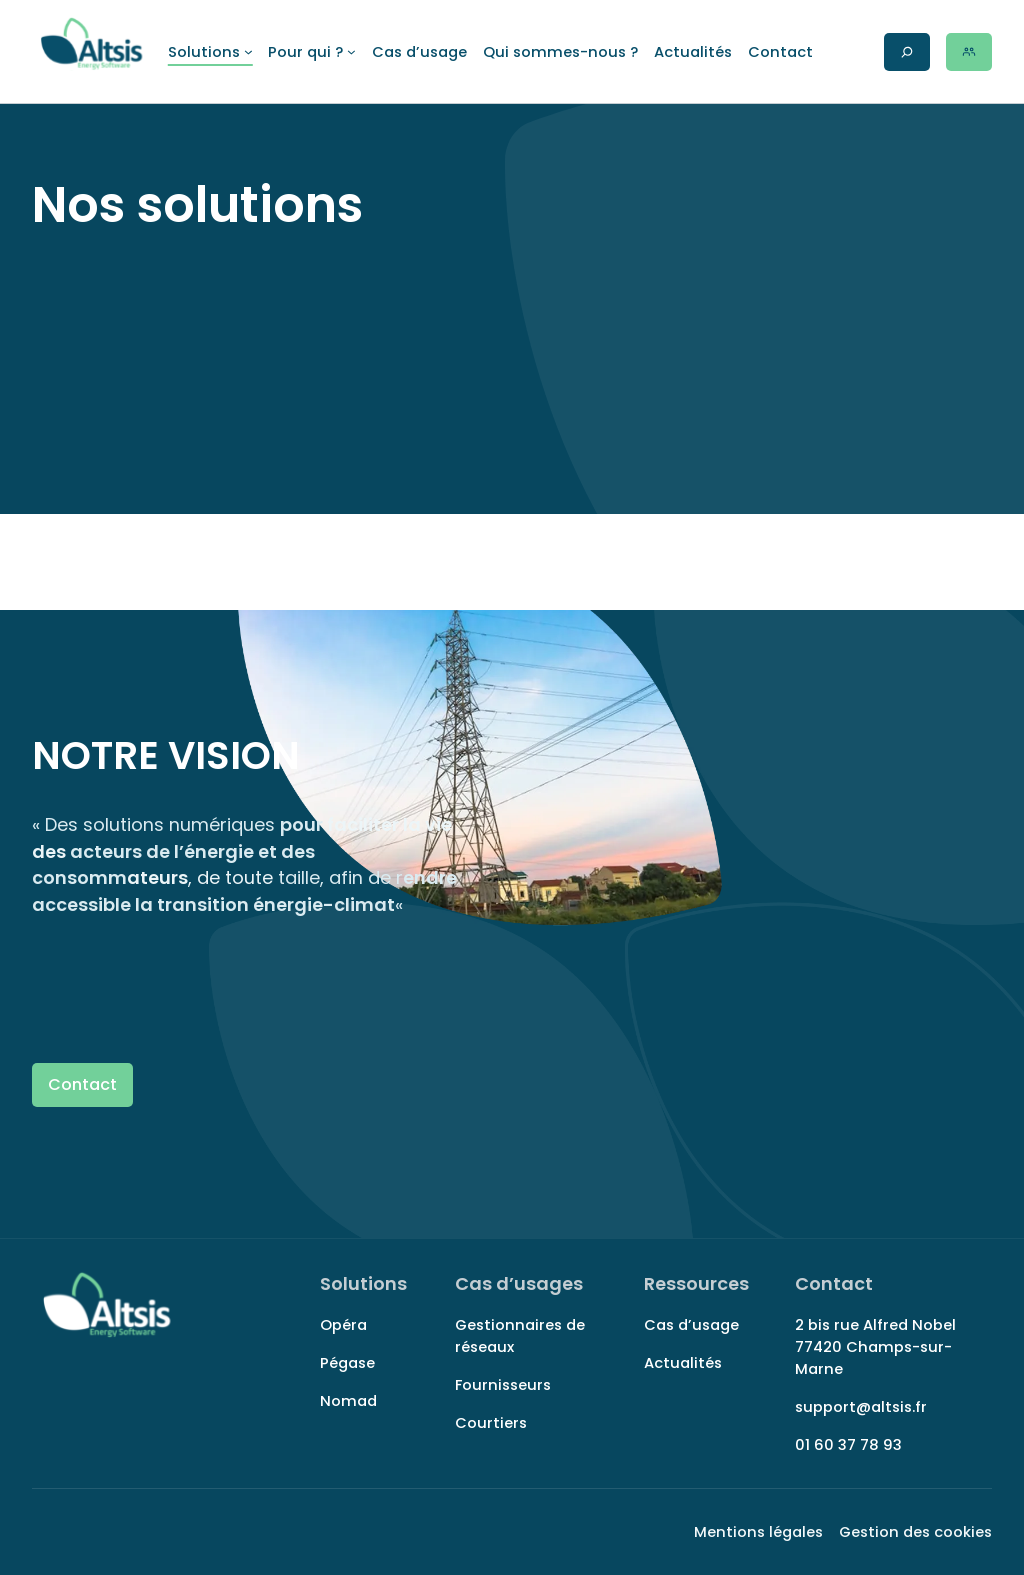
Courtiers (491, 1423)
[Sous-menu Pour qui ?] (311, 52)
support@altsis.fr (861, 1407)
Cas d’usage (691, 1325)
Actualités (683, 1363)
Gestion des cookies (915, 1532)
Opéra (343, 1325)
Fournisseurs (503, 1385)
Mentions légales (758, 1532)
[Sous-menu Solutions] (210, 52)
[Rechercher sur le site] (907, 52)
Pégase (347, 1363)
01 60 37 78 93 (848, 1445)
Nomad (348, 1401)
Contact (82, 1084)
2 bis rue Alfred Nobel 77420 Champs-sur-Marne (875, 1347)
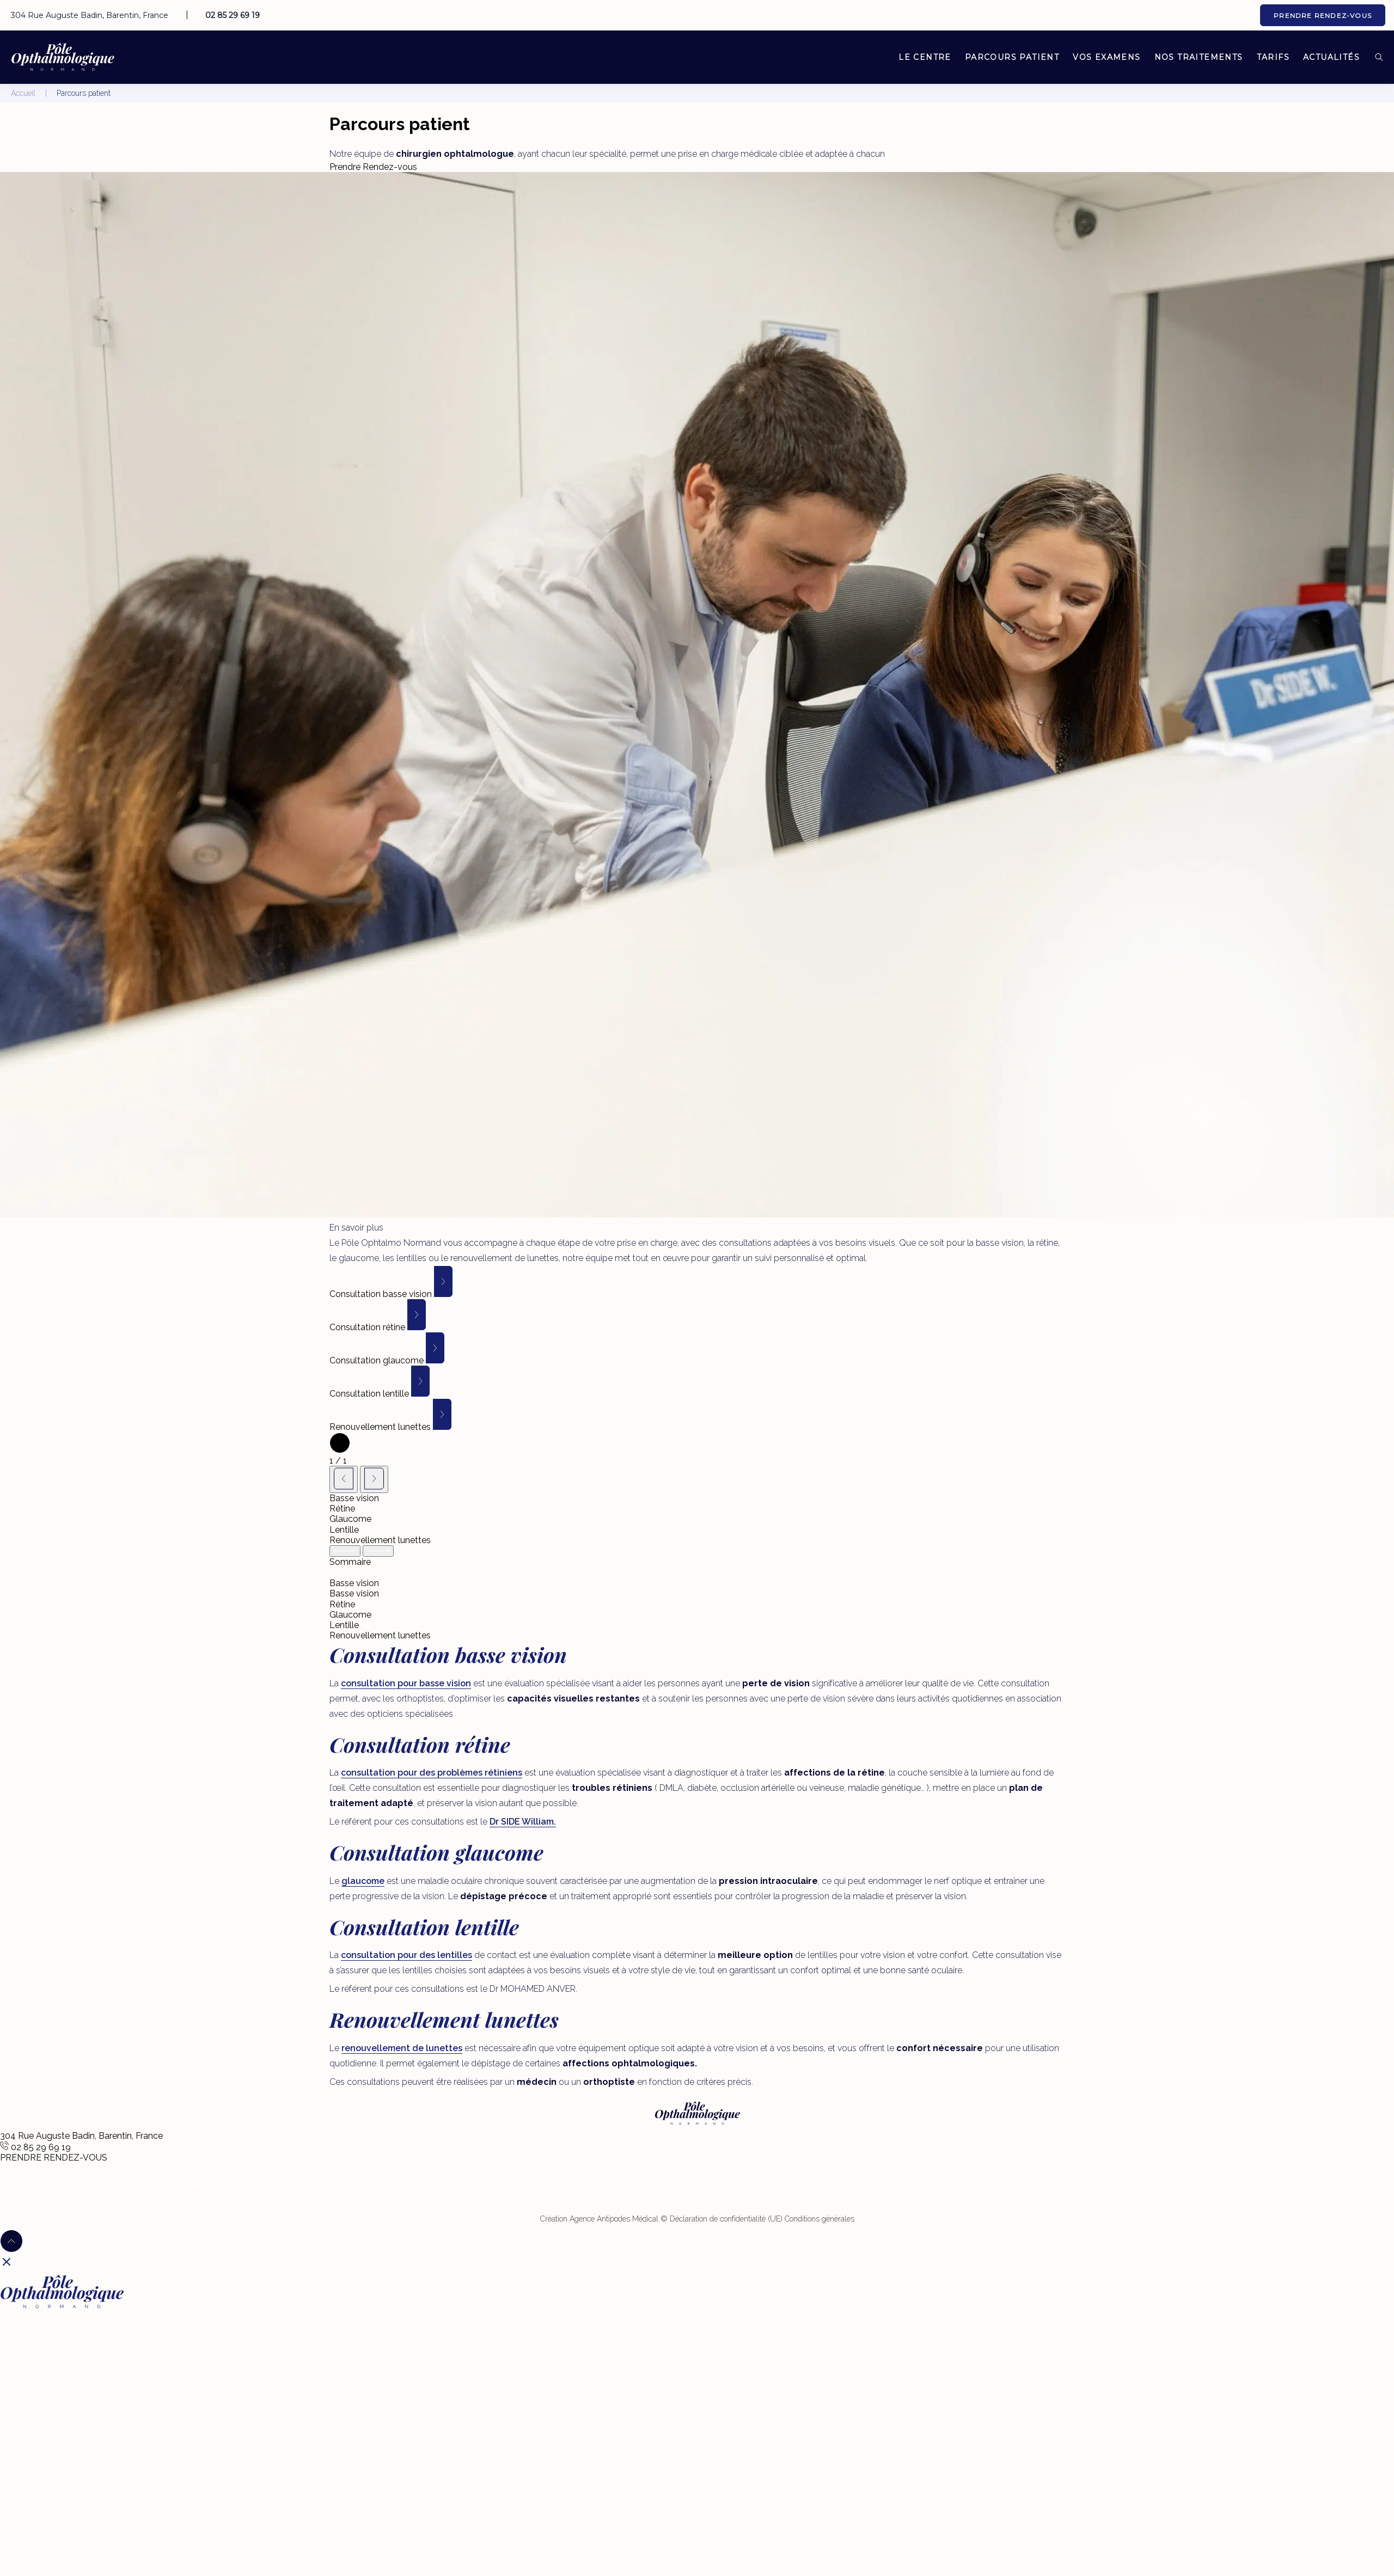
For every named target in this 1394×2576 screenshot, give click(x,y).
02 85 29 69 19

* [YOUR OBJECTIVE]: Exactly as they appear, please return only the lines from the first line of the records through the line containing "01 60 37 78 93 (848, 1445)", both included, leaving out all pictures.

* [TASK SOLUTION]:
Courtiers (491, 1423)
[Sous-menu Pour qui ?] (311, 52)
support@altsis.fr (861, 1407)
Cas d’usage (691, 1325)
Actualités (683, 1363)
Gestion des cookies (915, 1532)
Opéra (343, 1325)
Fournisseurs (503, 1385)
Mentions légales (758, 1532)
[Sous-menu Solutions] (210, 52)
[Rechercher sur le site] (907, 52)
Pégase (347, 1363)
01 60 37 78 93 (848, 1445)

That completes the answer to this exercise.